Written By: Dale Orlando and Brandon Pedersen, Student-at-Law
In Tomec v Economical Mutual Insurance Company, 2019 ONCA 882, the Ontario Court of Appeal allowed an insured’s appeal from an application for judicial review of a decision of the Licence and Appeal Tribunal to deny enhanced housekeeping and attendant care benefits. The unanimous panel concluded that the rule of discoverability applied to s. 281.1(1) of the Insurance Act and to s. 51(1) of the old Statutory Accident Benefits Schedule such that the two-year limitation period to dispute benefits could not run before an insured was determined to be catastrophically impaired (CAT).
Tomec is now a leading case on limitation periods at the Tribunal. It is the first to say that the two year limitation period to dispute accident benefits does not start until there is a denial of a benefit and that there can be no denial until there is entitlement to that benefit.
In BET v Wawanesa Mutual Insurance Company, 2020 CanLII 87991 (ON LAT), the Tribunal considered what was in effect the applicant’s second distinct claim for non-earner benefits.
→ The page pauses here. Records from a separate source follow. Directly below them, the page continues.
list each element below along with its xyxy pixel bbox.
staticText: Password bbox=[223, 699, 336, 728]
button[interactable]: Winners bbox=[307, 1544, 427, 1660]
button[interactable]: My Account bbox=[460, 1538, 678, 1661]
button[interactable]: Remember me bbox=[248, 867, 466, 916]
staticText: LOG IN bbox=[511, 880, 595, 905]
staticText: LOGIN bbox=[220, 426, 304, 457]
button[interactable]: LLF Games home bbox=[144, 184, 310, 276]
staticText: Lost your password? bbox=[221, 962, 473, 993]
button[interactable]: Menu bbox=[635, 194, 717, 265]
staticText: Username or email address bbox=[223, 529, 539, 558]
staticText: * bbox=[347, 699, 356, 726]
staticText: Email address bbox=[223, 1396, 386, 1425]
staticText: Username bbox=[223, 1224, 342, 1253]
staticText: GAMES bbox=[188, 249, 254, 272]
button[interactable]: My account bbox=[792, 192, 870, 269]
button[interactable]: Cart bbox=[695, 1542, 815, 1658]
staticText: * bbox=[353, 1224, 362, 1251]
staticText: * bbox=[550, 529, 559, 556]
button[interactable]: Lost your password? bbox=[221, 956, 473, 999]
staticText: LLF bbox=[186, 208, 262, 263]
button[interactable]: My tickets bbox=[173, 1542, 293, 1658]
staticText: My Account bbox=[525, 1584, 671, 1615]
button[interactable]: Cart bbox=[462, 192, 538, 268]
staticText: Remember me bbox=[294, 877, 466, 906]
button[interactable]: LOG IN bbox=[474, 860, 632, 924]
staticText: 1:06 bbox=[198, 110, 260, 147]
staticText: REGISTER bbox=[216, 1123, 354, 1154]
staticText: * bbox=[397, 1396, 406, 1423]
The applicant was injured in a November 2013 motor vehicle accident and sought and received non-earner benefits based on her physical injuries. Over time, her physical impairments began to improve, and she graduated and began to work full-time while taking care of herself and her family. Following an insurer’s examination, her non-earner benefits were terminated in January 2016.
Following the termination, her psychological condition started to decline. By June 2018, her condition was such that she was unable to maintain employment due to her new accident-related impairments, which were primarily chronic pain and psychological. An updated Disability Certificate was obtained in July 2018, confirming that she had again developed a complete inability to carry on a normal life based on her eroding psychological state. The applicant sought to appeal Wawanesa’s January 2016 denial in December 2019, well outside the “hard” two-year limitation period prescribed by section 56 of the Statutory Accident Benefits Schedule.
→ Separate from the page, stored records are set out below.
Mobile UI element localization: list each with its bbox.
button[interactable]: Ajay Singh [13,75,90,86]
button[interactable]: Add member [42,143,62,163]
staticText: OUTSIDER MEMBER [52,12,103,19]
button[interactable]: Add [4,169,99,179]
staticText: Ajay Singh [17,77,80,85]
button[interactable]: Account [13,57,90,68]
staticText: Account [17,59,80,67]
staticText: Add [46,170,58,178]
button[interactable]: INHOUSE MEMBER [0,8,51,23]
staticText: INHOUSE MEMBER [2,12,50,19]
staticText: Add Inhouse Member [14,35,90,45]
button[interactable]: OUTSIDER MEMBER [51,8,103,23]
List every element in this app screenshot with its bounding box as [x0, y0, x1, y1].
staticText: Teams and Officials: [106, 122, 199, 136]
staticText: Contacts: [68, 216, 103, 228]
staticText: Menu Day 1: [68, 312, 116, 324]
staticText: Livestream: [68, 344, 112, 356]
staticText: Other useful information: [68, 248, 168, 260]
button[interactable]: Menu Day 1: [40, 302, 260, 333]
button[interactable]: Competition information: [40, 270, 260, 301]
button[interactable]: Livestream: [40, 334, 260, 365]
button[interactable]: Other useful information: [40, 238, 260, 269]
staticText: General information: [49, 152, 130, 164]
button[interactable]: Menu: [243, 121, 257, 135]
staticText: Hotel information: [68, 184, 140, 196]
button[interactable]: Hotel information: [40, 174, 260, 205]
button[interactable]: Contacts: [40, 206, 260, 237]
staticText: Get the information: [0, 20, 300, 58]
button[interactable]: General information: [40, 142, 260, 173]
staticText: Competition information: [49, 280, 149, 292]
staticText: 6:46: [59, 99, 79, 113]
Relying on the principles outlined in Tomec, the applicant’s position was that her second claim for non-earner benefits was not “discovered” until June 2018, after her psychological condition had deteriorated to the point of having a complete inability to carry on a normal life, thereby initiating her eligibility for non-earner benefits for a second time. Wawanesa submitted that the applicant’s claim should be subject to a hard limitation period, which expired two years after the denial in January 2016. Wawanesa argued that to allow the appeal outside the hard limitation prescribed by section 56 would be “disingenuous” in that it would allow the applicant to “discover” her claim for NEBs when she already received the benefit. This would result in, Wawanesa argued, a re-application for a terminated benefit beyond the two-year limitation period.
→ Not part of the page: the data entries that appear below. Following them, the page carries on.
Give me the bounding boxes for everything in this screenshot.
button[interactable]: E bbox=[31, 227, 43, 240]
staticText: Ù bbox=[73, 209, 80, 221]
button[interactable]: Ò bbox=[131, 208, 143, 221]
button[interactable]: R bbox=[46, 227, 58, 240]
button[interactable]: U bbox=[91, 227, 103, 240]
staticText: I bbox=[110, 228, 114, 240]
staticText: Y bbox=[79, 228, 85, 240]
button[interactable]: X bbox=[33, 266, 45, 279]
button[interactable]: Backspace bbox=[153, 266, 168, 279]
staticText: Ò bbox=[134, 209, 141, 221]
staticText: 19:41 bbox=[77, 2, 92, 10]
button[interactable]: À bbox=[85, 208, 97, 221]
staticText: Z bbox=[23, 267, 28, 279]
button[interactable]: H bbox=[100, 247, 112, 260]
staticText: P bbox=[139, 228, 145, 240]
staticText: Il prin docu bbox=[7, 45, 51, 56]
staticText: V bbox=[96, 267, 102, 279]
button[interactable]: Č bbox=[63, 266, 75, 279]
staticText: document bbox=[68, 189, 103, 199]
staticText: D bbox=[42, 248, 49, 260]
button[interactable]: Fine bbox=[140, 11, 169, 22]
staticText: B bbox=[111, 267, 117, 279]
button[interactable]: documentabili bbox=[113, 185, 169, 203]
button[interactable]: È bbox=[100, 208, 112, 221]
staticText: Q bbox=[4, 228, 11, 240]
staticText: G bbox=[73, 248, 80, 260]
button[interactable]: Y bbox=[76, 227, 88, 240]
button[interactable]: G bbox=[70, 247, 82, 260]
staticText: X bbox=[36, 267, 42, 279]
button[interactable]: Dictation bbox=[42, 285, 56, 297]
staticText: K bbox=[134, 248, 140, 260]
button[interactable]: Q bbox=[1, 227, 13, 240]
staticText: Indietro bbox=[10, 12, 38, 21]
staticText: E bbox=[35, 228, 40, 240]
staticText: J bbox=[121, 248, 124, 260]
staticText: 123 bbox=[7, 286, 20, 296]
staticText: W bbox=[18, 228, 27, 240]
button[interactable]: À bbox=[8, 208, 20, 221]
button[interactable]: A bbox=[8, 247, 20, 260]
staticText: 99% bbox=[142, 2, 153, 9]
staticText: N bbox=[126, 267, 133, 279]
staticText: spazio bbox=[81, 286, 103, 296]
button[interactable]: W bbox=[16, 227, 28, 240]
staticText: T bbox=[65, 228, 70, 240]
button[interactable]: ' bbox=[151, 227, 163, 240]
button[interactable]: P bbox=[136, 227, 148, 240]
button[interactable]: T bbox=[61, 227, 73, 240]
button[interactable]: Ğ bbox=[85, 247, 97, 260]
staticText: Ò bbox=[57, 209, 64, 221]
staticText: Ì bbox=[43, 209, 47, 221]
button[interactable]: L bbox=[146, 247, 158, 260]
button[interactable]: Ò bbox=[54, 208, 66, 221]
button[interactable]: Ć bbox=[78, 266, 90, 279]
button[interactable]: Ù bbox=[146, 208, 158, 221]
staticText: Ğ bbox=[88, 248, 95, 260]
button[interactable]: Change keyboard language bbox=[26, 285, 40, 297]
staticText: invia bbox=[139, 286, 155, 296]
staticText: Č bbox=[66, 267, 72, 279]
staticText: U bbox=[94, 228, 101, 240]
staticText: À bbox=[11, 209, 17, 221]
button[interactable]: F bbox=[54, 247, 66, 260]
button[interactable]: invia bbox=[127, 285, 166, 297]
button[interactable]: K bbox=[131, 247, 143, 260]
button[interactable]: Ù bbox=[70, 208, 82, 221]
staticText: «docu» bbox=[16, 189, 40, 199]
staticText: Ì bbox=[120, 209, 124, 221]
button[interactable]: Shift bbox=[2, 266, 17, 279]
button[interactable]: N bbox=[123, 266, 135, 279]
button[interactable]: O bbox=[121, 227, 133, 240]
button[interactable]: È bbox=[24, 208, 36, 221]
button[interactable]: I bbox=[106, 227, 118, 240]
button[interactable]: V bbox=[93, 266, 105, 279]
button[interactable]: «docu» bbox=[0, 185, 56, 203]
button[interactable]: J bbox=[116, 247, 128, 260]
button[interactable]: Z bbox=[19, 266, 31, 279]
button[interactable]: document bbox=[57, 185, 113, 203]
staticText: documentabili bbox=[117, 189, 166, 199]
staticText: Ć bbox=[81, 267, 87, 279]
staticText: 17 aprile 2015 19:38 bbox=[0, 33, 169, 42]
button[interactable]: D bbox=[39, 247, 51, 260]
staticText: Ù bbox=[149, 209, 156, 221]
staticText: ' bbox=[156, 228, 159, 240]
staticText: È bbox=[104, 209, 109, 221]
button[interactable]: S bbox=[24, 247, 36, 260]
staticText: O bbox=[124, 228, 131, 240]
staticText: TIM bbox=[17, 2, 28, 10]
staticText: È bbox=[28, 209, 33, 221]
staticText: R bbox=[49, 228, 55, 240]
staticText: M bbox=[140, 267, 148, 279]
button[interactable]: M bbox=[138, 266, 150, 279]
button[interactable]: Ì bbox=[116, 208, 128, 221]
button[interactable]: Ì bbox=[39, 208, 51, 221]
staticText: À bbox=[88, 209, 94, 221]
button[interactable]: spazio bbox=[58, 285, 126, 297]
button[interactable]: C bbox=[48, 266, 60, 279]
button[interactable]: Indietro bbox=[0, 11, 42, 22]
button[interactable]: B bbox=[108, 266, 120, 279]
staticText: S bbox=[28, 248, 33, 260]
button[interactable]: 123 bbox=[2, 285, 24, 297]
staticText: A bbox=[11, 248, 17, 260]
Like the Court of Appeal in Tomec, the Tribunal here found that the applicable limitation period was subject to discoverability and that Wawanesa’s insistence that a hard limitation be applied would result in stripping the applicant of an eligible claim for non-earner benefits. The Tribunal found that the applicant’s delayed psychological deterioration as a result of the accident prompted a fresh claim for non-earner benefits.